Would you pull out every line of the material that contains the string "will"?
------
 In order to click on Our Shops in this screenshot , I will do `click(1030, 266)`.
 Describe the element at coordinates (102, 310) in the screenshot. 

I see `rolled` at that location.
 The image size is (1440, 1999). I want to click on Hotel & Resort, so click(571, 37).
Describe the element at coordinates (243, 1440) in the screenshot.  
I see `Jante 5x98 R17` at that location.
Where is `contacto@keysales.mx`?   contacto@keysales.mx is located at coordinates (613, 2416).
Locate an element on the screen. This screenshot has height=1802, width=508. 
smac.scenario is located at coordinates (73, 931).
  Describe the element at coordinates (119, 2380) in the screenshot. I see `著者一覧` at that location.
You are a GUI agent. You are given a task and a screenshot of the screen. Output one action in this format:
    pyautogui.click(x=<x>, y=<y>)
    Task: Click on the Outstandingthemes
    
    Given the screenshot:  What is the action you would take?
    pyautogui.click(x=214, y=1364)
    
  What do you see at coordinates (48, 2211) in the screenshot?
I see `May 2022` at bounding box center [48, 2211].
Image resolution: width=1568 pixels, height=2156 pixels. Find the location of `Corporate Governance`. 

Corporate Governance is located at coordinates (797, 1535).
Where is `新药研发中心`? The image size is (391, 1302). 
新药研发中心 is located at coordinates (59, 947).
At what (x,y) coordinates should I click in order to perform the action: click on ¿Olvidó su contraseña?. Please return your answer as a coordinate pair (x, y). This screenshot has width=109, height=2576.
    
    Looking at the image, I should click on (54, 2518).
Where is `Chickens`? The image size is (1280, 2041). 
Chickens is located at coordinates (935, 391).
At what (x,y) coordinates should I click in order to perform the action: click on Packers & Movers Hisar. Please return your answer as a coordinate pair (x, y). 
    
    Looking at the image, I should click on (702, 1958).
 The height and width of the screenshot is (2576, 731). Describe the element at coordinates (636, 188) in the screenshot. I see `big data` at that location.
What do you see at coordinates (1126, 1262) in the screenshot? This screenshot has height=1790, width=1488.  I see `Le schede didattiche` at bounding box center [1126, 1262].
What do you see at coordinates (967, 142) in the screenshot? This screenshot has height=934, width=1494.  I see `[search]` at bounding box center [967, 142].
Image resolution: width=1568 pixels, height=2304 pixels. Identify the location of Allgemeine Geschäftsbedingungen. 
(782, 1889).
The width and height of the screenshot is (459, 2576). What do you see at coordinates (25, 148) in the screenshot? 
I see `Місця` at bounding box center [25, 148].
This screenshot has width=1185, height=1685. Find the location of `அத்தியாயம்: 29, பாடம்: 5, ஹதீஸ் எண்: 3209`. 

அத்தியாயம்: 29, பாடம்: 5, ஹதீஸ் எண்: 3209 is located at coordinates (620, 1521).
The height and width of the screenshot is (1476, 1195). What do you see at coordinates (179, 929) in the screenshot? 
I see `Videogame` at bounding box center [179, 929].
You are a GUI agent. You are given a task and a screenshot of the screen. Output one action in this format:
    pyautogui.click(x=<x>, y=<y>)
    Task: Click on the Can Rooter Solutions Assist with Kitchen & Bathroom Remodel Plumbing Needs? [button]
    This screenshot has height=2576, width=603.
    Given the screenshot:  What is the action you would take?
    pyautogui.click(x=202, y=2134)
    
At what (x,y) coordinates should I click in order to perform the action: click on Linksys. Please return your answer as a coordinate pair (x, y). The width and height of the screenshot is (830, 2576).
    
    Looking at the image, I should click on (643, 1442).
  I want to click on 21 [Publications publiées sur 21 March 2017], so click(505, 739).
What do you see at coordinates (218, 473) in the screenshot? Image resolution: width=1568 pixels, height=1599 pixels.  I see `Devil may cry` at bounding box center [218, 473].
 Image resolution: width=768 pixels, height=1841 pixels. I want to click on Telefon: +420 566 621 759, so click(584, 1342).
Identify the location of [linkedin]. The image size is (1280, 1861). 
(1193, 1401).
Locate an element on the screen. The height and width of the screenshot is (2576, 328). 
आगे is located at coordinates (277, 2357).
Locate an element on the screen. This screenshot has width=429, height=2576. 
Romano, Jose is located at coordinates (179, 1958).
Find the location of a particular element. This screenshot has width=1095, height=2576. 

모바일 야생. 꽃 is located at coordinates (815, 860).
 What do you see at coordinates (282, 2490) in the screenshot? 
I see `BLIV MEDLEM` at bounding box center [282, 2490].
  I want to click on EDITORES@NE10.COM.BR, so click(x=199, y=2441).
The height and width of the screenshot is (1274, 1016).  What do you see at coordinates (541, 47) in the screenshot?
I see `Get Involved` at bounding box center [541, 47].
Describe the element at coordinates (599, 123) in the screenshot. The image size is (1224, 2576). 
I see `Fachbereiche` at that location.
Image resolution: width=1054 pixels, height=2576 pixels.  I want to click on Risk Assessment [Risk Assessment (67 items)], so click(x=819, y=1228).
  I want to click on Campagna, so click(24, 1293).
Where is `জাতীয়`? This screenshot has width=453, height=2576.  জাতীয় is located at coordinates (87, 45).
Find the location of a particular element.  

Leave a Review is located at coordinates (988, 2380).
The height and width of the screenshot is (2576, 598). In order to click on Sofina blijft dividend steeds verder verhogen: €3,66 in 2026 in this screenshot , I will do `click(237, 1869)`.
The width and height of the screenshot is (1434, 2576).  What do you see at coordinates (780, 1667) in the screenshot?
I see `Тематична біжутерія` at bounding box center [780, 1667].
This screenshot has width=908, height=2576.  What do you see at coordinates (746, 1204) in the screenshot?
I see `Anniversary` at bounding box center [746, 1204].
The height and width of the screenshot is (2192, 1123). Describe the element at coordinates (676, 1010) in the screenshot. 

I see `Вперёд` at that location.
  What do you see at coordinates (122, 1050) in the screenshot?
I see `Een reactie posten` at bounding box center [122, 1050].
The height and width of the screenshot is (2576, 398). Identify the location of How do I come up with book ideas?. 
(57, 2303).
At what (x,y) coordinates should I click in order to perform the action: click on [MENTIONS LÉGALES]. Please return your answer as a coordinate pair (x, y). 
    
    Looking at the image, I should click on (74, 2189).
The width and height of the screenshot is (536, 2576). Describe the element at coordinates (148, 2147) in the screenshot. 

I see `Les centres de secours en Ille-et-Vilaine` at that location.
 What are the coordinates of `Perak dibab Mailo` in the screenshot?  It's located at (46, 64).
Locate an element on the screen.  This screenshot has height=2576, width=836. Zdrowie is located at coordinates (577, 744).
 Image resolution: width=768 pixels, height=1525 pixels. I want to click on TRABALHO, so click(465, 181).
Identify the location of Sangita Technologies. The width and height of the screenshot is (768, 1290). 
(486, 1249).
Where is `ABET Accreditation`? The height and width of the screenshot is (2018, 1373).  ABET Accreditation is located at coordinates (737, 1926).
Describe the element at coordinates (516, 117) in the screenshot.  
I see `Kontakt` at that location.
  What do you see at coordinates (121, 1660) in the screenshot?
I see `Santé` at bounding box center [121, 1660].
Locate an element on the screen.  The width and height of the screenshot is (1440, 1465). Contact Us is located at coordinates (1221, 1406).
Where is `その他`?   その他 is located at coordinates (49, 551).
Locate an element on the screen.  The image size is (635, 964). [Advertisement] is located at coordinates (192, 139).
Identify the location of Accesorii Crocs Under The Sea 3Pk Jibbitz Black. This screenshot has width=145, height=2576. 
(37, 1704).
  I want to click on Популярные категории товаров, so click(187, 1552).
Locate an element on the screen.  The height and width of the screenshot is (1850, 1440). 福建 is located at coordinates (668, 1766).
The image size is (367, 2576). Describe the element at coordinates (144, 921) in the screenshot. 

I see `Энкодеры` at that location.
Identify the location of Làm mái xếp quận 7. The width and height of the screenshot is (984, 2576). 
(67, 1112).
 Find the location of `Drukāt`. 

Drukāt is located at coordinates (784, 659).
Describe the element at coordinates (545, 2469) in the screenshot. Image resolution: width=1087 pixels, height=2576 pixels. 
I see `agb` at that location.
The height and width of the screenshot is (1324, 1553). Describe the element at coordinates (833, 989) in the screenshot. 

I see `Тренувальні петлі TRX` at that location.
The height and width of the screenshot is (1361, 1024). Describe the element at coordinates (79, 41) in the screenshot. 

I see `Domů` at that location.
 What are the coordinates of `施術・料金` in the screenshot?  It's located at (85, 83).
------
**Response to the exercise:**
 In order to click on Our Shops in this screenshot , I will do `click(1030, 266)`.
The height and width of the screenshot is (2576, 598). In order to click on Sofina blijft dividend steeds verder verhogen: €3,66 in 2026 in this screenshot , I will do `click(237, 1869)`.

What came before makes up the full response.